YOUR INSTRUCTIONS -> Please set down only the lines below starting with the line with "design : Stéphanie Viot" and going on through the line with "Jeg må ha begått", verbatim and without pictures.

= Beginning of Section =

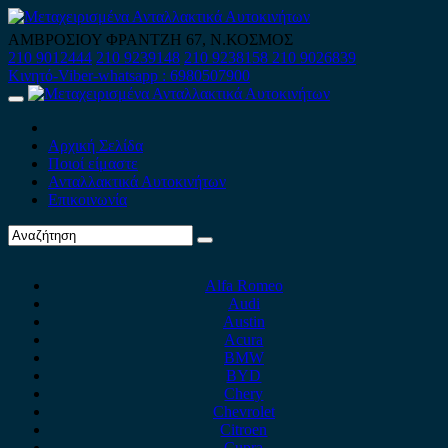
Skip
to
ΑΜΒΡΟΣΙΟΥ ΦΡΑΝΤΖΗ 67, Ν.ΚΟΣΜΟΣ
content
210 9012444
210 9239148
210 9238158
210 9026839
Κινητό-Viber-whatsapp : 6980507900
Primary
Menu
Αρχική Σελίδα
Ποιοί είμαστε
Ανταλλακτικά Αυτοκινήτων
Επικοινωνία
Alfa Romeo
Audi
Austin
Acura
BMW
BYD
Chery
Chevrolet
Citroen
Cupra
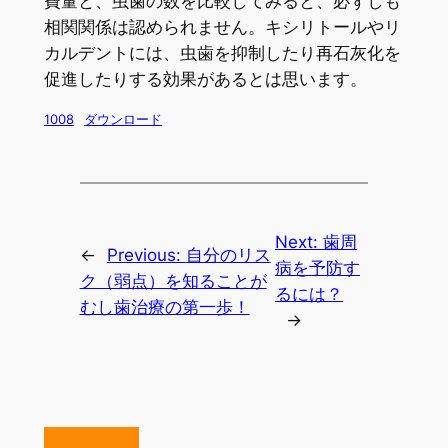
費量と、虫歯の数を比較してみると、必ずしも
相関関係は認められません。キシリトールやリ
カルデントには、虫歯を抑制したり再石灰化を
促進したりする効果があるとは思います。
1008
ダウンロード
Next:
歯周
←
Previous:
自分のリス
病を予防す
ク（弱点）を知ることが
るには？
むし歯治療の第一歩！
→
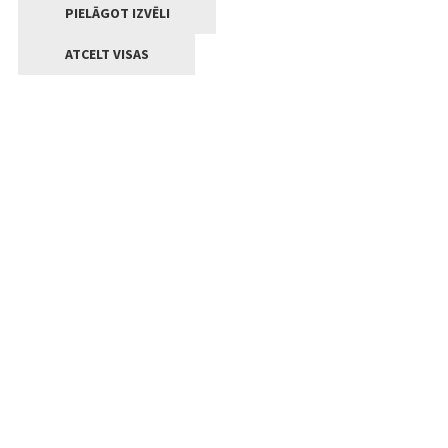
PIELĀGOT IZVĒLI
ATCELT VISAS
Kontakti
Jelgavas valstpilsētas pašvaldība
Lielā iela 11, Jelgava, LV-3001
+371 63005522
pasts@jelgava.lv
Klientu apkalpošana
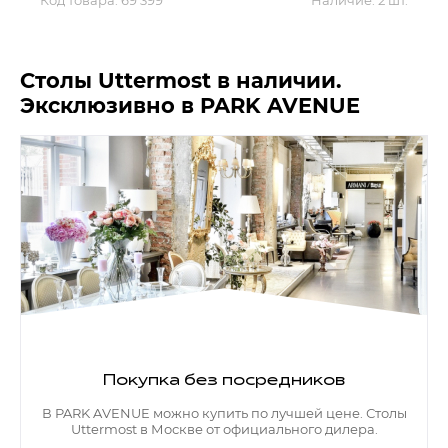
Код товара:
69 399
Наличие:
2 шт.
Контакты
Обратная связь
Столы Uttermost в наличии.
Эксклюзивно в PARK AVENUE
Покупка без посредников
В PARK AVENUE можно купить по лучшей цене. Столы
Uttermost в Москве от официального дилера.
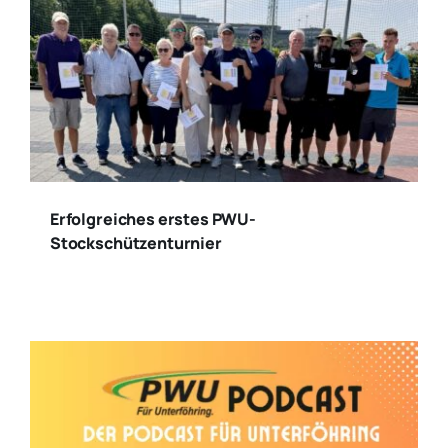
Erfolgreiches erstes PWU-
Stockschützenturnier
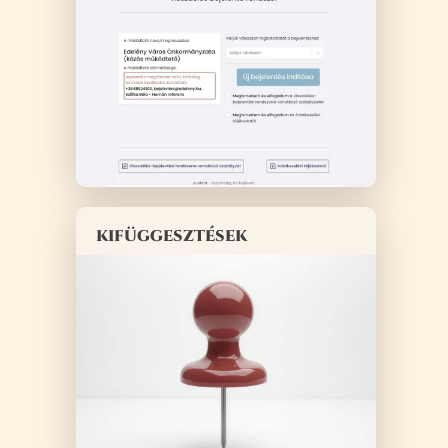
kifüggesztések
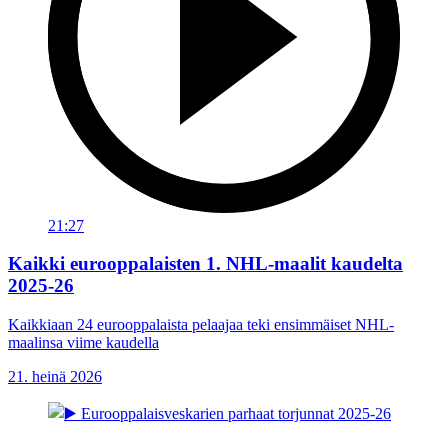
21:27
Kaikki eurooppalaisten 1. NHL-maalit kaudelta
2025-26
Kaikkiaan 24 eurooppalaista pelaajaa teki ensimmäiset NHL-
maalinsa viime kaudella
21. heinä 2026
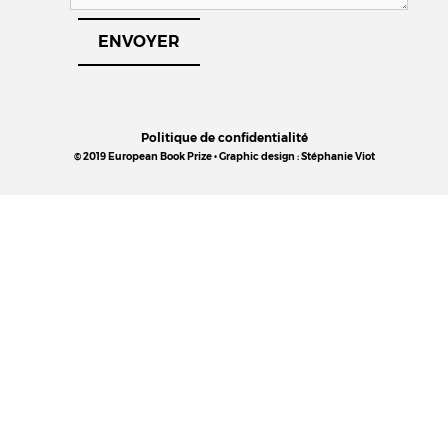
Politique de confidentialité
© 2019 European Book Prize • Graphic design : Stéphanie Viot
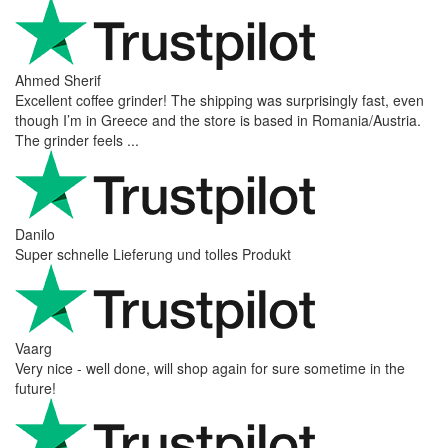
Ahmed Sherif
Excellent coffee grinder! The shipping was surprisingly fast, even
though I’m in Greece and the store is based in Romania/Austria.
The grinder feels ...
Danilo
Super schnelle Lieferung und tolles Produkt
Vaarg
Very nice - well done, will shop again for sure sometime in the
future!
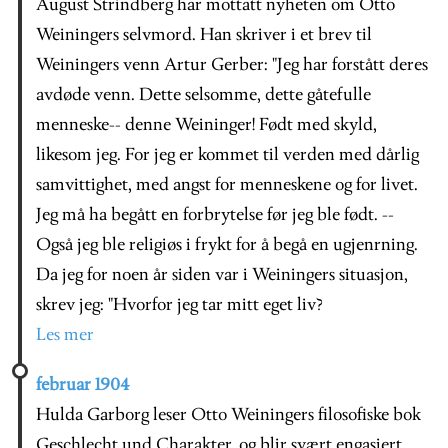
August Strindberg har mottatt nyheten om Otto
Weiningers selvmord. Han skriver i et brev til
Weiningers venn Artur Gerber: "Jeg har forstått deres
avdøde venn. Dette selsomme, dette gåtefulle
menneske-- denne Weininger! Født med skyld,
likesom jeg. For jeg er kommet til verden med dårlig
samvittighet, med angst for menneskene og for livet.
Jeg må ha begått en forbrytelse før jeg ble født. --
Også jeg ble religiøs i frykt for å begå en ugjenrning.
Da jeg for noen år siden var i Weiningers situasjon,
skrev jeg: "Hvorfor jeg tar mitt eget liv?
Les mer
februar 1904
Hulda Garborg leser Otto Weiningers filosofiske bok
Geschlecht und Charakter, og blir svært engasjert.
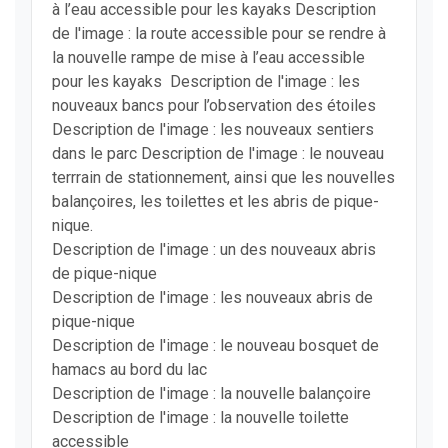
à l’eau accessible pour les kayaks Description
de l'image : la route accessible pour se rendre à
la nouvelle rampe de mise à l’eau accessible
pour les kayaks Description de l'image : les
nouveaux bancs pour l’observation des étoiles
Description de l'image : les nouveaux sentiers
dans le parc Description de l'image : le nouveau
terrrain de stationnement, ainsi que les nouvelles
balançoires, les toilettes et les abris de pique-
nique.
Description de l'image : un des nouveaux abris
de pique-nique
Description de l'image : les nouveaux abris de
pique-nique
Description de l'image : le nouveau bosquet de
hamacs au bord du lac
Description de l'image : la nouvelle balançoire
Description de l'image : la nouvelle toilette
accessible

= End of Section =

FINAL ANSWER ->
© 2019 European Book Prize • Graphic design : Stéphanie Viot
Ahmed Sherif
Excellent coffee grinder! The shipping was surprisingly fast, even
though I’m in Greece and the store is based in Romania/Austria.
The grinder feels ...
Danilo
Super schnelle Lieferung und tolles Produkt
Vaarg
Very nice - well done, will shop again for sure sometime in the
future!
August Strindberg har mottatt nyheten om Otto
Weiningers selvmord. Han skriver i et brev til
Weiningers venn Artur Gerber: "Jeg har forstått deres
avdøde venn. Dette selsomme, dette gåtefulle
menneske-- denne Weininger! Født med skyld,
likesom jeg. For jeg er kommet til verden med dårlig
samvittighet, med angst for menneskene og for livet.
Jeg må ha begått en forbrytelse før jeg ble født. --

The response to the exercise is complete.